The Industrial Supply Magazine article, “Are you really managing gross margin?”, discusses some techniques for managing gross margin such as segmenting suppliers, setting minimum gross margin requirements for product lines, and reviewing pricing abnormalities and deviations among others.
Excerpts of the article authored by Frank E. Hurtte Jr. who has 28 years of distribution industry experience and a lifetime in sales follow.
“Any short conversation with distributors includes the topics of gross margin”
Any short conversation with distributors includes the topics of gross margin: dollars, percentages, thoughts on GM pressure and the issues with competitors who drive gross margin downwards. But very few actively manage the gross margin of their organizations, with actively being the key word.
Most distributors approach managing gross margin as if they can only indirectly affect the value. They understand sales growth as a driver, so they manage sales. They comprehend lower cost of goods sold as a tool, so they push suppliers to give them special deals. Cerebrally, they understand increases in gross margin percentage radically impact profits, but few go further than cheerleading sessions to push their sales teams to increase GM performance.
“Avoid giving away gains from special supplier deals”
It is not uncommon for supply partners to reward distributor activity, performance or other work with some type of pricing advantage. The premise of the idea is simple: the distributor gets an extra discount which creates greater revenue via improved gross margin. But systemic breakdowns within the distributor operation are legendary. One of the well-deserved supply partner criticisms of distributors lies in their inability to control passing the price along to the customer. Extra margins designed to allow the distributor to make more money are simply passed on to the customer. The market price erodes and everybody loses.
This loss of margin building potential is so rampant that many manufacturers have resorted to passing additional gross margin along via end-of-year rebates. The arguments for and against this procedure have been debated for the past decade. But, there are simple steps to avoid the margin giveaway in the first place.
“Review pricing for abnormalities”
Who in your organization is responsible for reviewing pricing abnormalities and deviations? Back before the recession, a lot of distributors assigned someone to review invoices before they were officially entered into the system. Sometimes it was the sales manager, a senior inside sales person or another person with clout in the organization. They reviewed pricing levels for abnormalities; typically prices set too low for the situation. Somewhere between 2008 and today, this activity has largely been discontinued. Now is a good time to re-visit and re-launch the practice.
“Segment your supply partners”
The concept of segmenting customers has been with us for years, but why not segment suppliers? The issue with Barry is a good reason. Further, there are other issues that must be taken into consideration.

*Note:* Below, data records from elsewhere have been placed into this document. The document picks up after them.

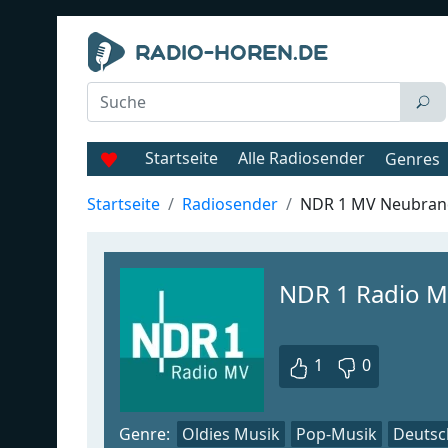
Startseite
Alle Radiosender
Genres
Startseite
Radiosender
NDR 1 MV Neubra
NDR 1 Radio 
1
0
Genre:
Oldies Musik
Pop-Musik
Deutsc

If you enjoy an exclusive on any line, there may be excellent opportunities for pushing gross margin forward. If any of these product lines requires spare parts, why would you consider selling them for anything besides list? A review of your customer list may uncover customers who only purchase this product line from you. Looking at the situation objectively, they probably only buy this product from you because they have no choice. Why would you offer special prices?
Another area to explore and manage in the “exclusive line” offering comes via sales to competitive distributors or resellers. Strangely, many distributor managers leave the price level of these sales to their customer service group. Again, I ask you why discount?
“Gross margin improvements impact distribution like no other business.”
A couple of points in margin improvement typically increases the distributor’s bottom line profits before interest and taxes (EBITA) by 50 percent. And, since distributors are typically valued based on a multiple of earnings, that 50 percent increase to the bottom line increases the shareholder equity by a gigantic amount. Let me toss out an example. A distributor with $20 million in sales might produce an EBITA of 4 percent, or $800,000. If the distributor was valued at eight times earnings (number for illustrative purposes but realistic), this places the company’s value at $6.4 million. Increasing gross margin by two points raises the EBITA to 6 percent or $1.2 million. The new value of the same company with $20 million in sales would now be worth $9.6 million. Many times companies with higher EBITAs are valued at a higher multiple of earnings, further illustrating the need to make margin management a priority.
With payback like this, we can only ask the question, is this really possible or just a theoretical tale spun by a consultant? I know it is both practical and possible to do. It requires some special tools (which I don’t sell, so I have no reason to lie), and some processes which best come from pricing experts like David Bauders and his Strategic Pricing Associates. But, I have witnessed the results at dozens of distributors. The results are game changers.